After stunning leaks earlier this week, more details are emerging about a failed Middle East peace agreement.
Former Israeli Prime Minister Ehud Olmert says he and Palestinian President Mahmoud Abbas were on the verge of a peace deal in 2008. In excerpts of his memoirs published in Israel's biggest newspaper Yediot Ahronot, Mr. Olmert said he offered Mr. Abbas a Palestinian state in nearly 94 percent of the West Bank. Israel would have kept about six percent of the territory to accommodate Jewish settlements, and in a land swap, it would have handed six percent of its own land over to the Palestinians.
Mr. Olmert urged Mr. Abbas to take a pen and sign the agreement, but the Palestinian president said he needed more time. Three months later, the Gaza War erupted and then elections brought a new, right-wing government to power in Israel. The two leaders did not meet again.
The memoirs come against the background of secret documents published by the Arab TV station al-Jazeera at the beginning of the week.
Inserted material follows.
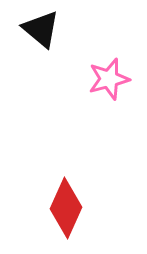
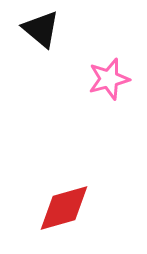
red diamond: moved 2 px left; rotated 50 degrees clockwise
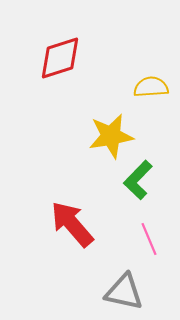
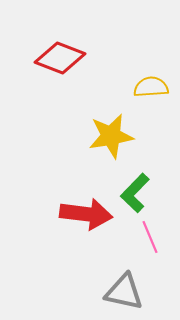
red diamond: rotated 39 degrees clockwise
green L-shape: moved 3 px left, 13 px down
red arrow: moved 14 px right, 10 px up; rotated 138 degrees clockwise
pink line: moved 1 px right, 2 px up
Those documents showed that Mr. Abbas was prepared to accept a land swap similar to the one described by Mr. Olmert.
Israeli Foreign Minister Avigdor Lieberman said the disclosures show that the Palestinians are unwilling to make the necessary compromises for peace.
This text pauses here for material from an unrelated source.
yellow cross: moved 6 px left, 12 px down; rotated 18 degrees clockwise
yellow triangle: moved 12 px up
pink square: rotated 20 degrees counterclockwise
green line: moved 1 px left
He said that even when Israel is prepared to make major territorial concessions, it is impossible to reach a final peace agreement with the Palestinians.
Mr. Abbas, on the other hand, has been widely criticized in the Arab world for considering a land swap that would allow Israel to keep all but one of the settlements in disputed East Jerusalem.
Palestinian journalist Bassam Eid says Mr. Abbas made a mistake by not preparing his people for a peace deal.
"We the Palestinians know very well that there is a compromise," said Eid. "I don't know why the Palestinian leaders, especially Mahmoud Abbas, didn't try to report or to state about all of these secret negotiations among the Palestinian people."
Mr. Olmert expressed regret that President Abbas rebuffed his peace offer, describing it as a "historic mistake."